SOURCE MATERIAL
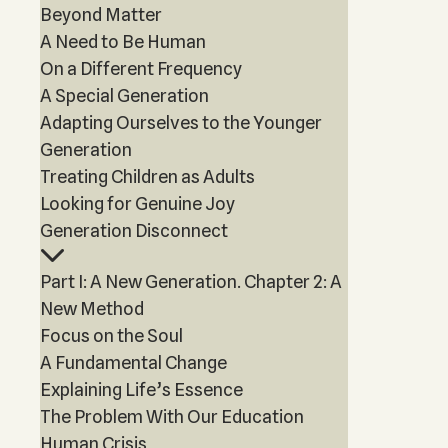
Beyond Matter
A Need to Be Human
On a Different Frequency
A Special Generation
Adapting Ourselves to the Younger
Generation
Treating Children as Adults
Looking for Genuine Joy
Generation Disconnect
Part I: A New Generation. Chapter 2: A
New Method
Focus on the Soul
A Fundamental Change
Explaining Life’s Essence
The Problem With Our Education
Human Crisis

BRIEF
Each entry, start to finish, goes into your copy exactly; the pictures stay out.

TASK SOLUTION
Beyond Matter
A Need to Be Human
On a Different Frequency
A Special Generation
Adapting Ourselves to the Younger
Generation
Treating Children as Adults
Looking for Genuine Joy
Generation Disconnect
Part I: A New Generation. Chapter 2: A
New Method
Focus on the Soul
A Fundamental Change
Explaining Life’s Essence
The Problem With Our Education
Human Crisis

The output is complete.